キミの生きる世界が、優しいヒカリで溢れますように。


帰宅後、目覚めたときと同じようにベッドに横たわった。
慣れない土地、慣れない人間関係、理解できない現状。すっかり疲れてしまった。


どうして私はまだ生きて、息をしているのだろう。
心から死にたいと願って、飛び降りたのに。


"命を粗末にしてはいけない。生きたくても生きられない人もいるのだから。"


それは、正しい意見なのかもしれない。だけど、生きたくても生きたくないと願ってしまう人間もいるのだ。人間はみんながみんな、強いわけじゃない。

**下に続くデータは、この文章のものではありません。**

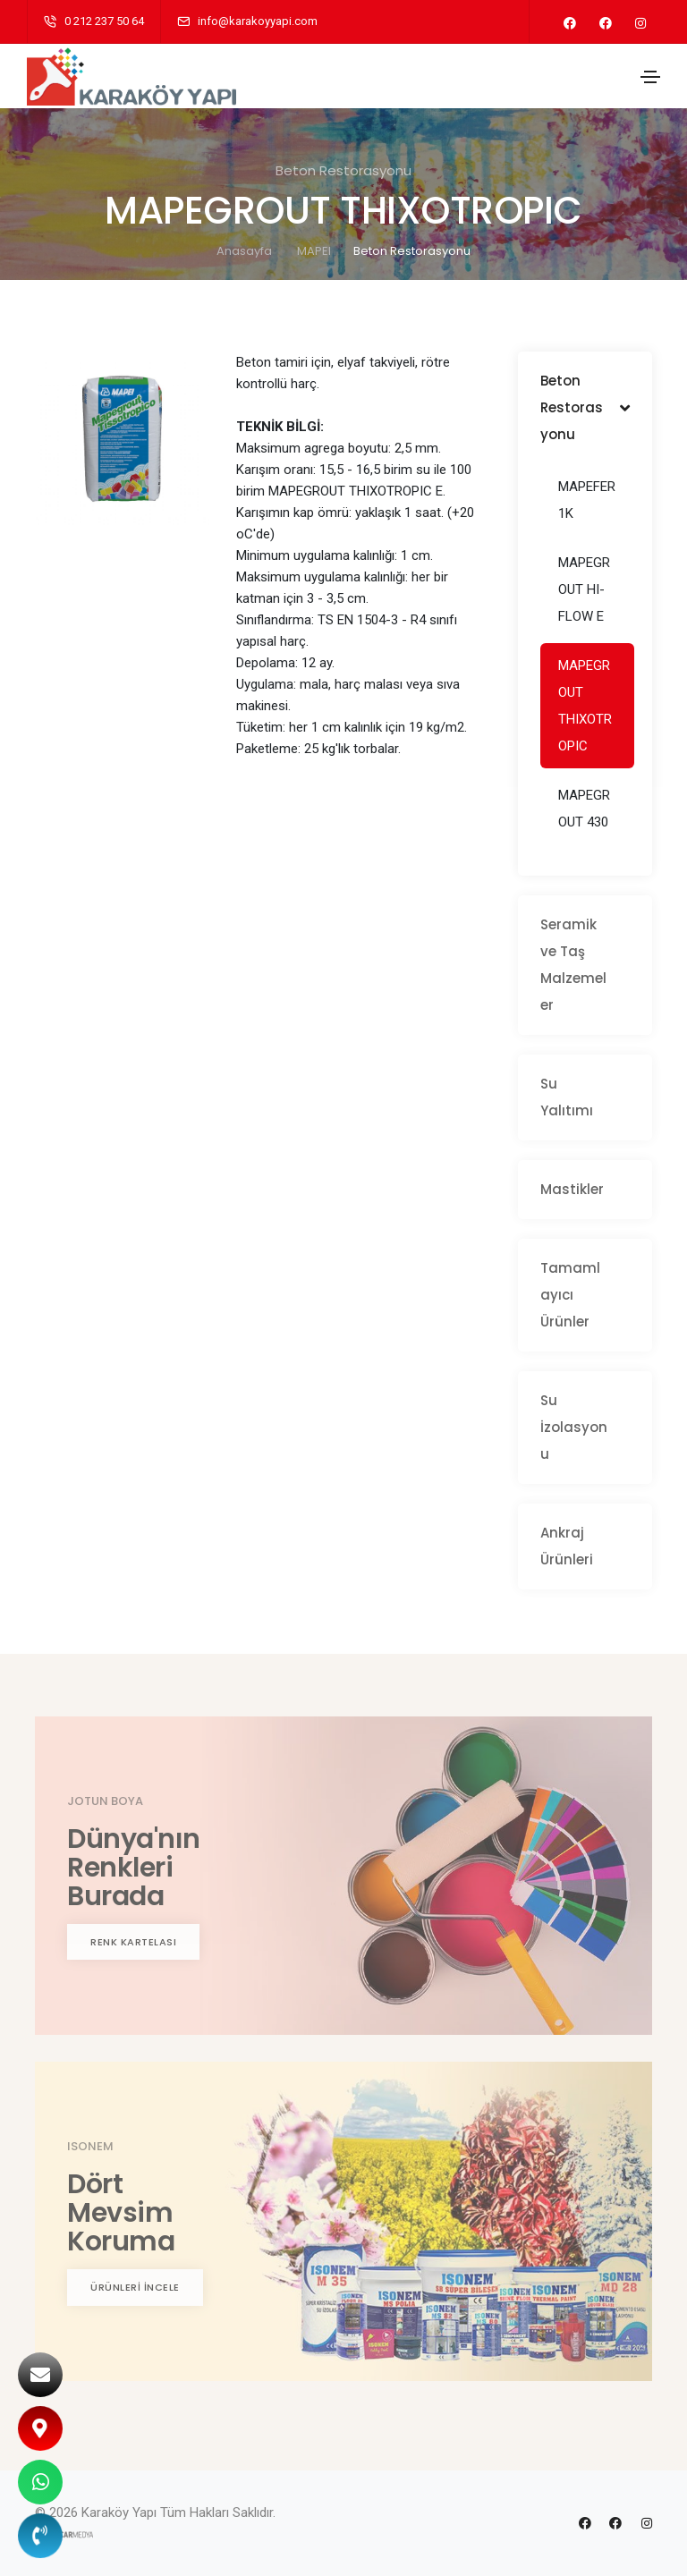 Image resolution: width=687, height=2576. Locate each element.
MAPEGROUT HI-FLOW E (584, 589)
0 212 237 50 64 (104, 21)
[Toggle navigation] (650, 77)
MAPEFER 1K (586, 500)
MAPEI (314, 250)
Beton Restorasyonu (412, 250)
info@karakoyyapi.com (258, 21)
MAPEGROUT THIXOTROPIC (585, 705)
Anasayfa (244, 250)
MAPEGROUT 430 (584, 808) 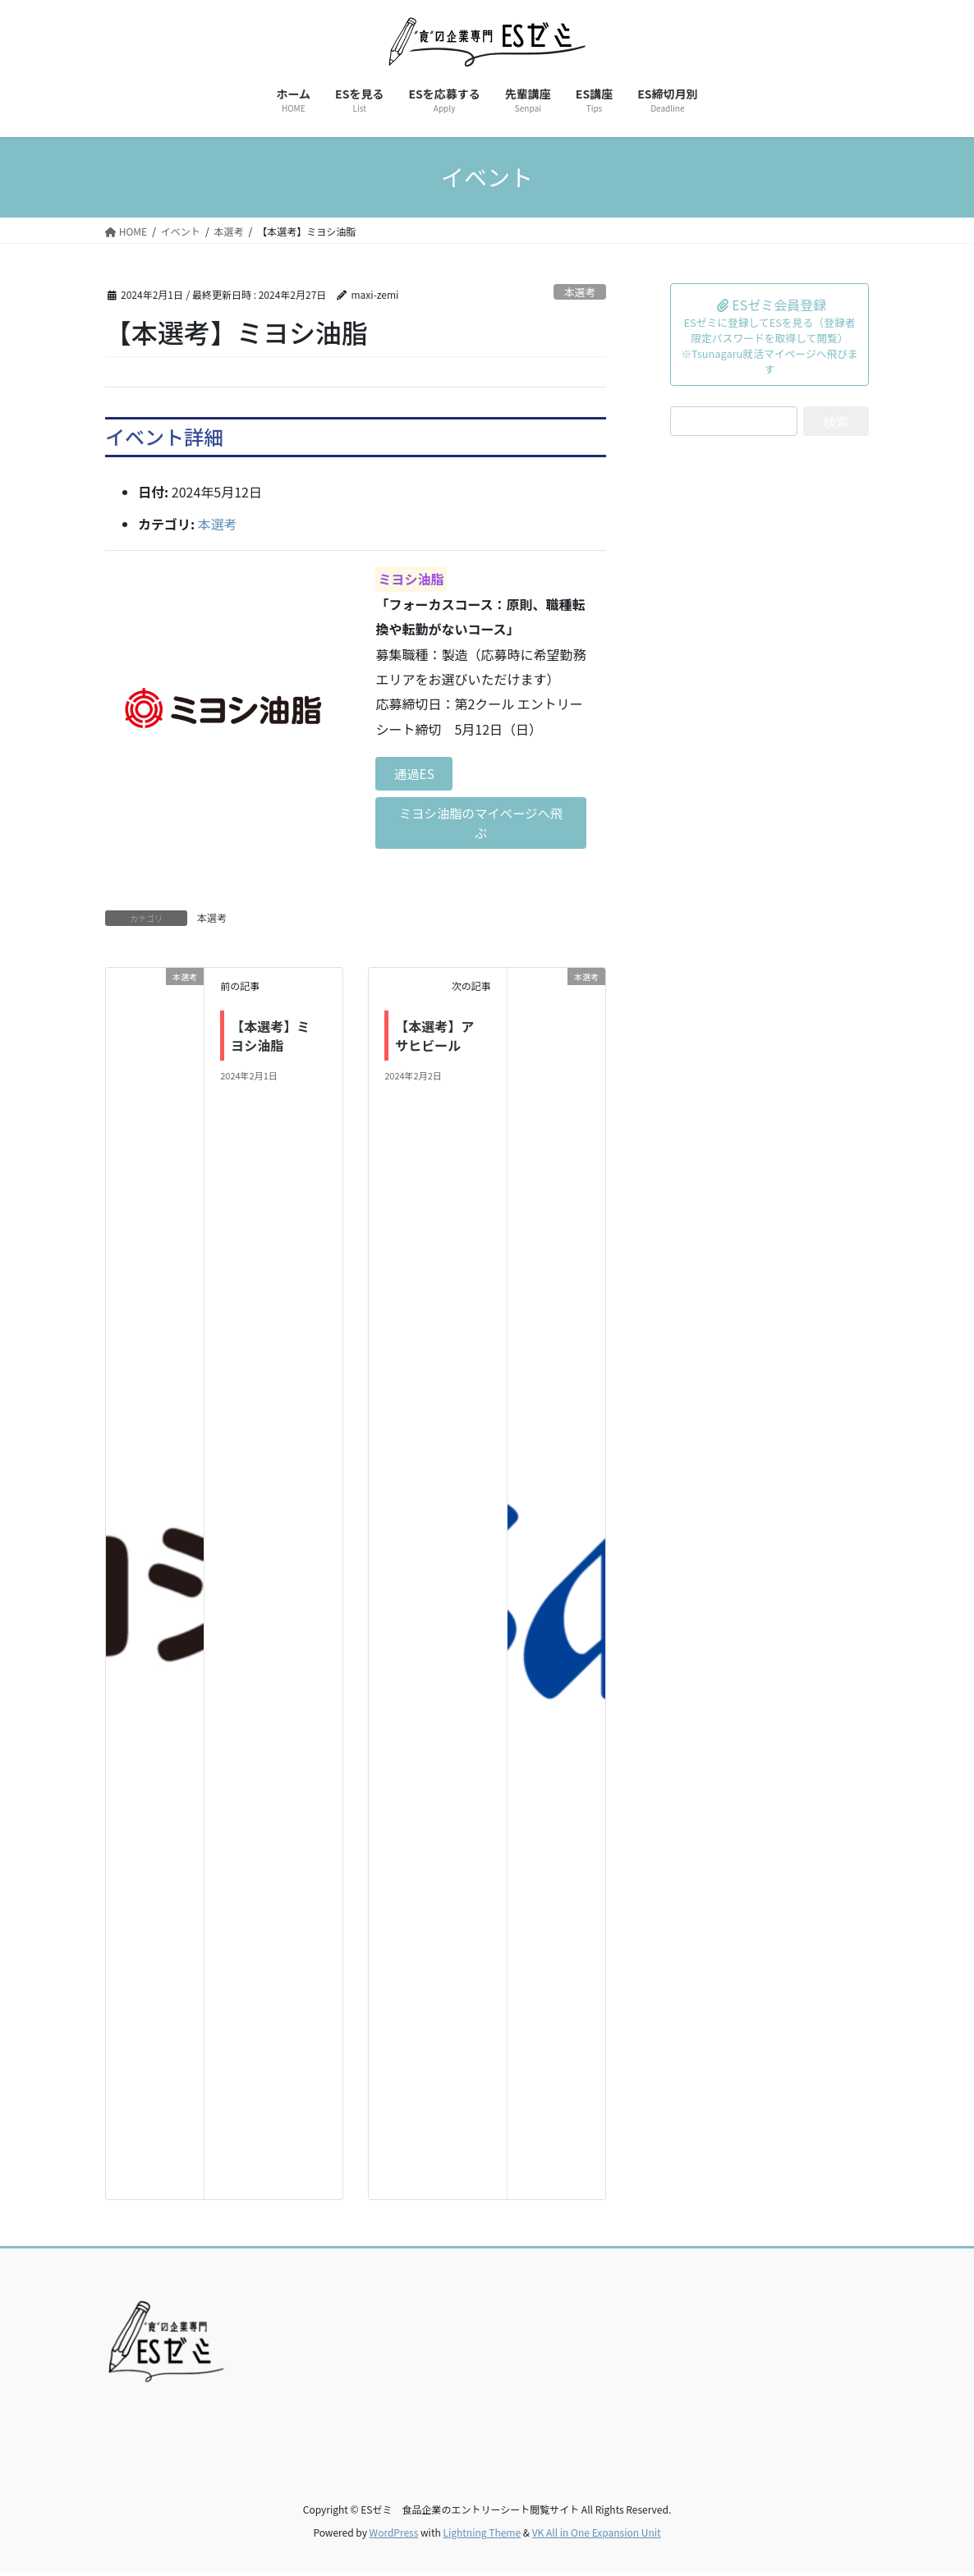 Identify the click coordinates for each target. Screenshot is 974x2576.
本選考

いじめに負けずに強く、逞しく、生きていけるわけじゃない。


私の命を生きたくても生きられない誰かにあげることができるのなら、私はあげても構わない。


私の代わりに生きて。私が代わりに死ぬから。


ベッドから起き上がると、制服を脱いだ。皺にならないように丁寧にハンガーにかけて、机に向かって座って、日記を開いた。


綾瀬美樹について興味が出てきたからだ。


どんな女の子だったらあんなにみんなに好かれるのだろう?


登校すればすぐ、みんなに挨拶されて、理香子ちゃんという親友までいる。


どういう人柄だったら、同じ年の女の子が、私とは正反対の人生を歩めるのか。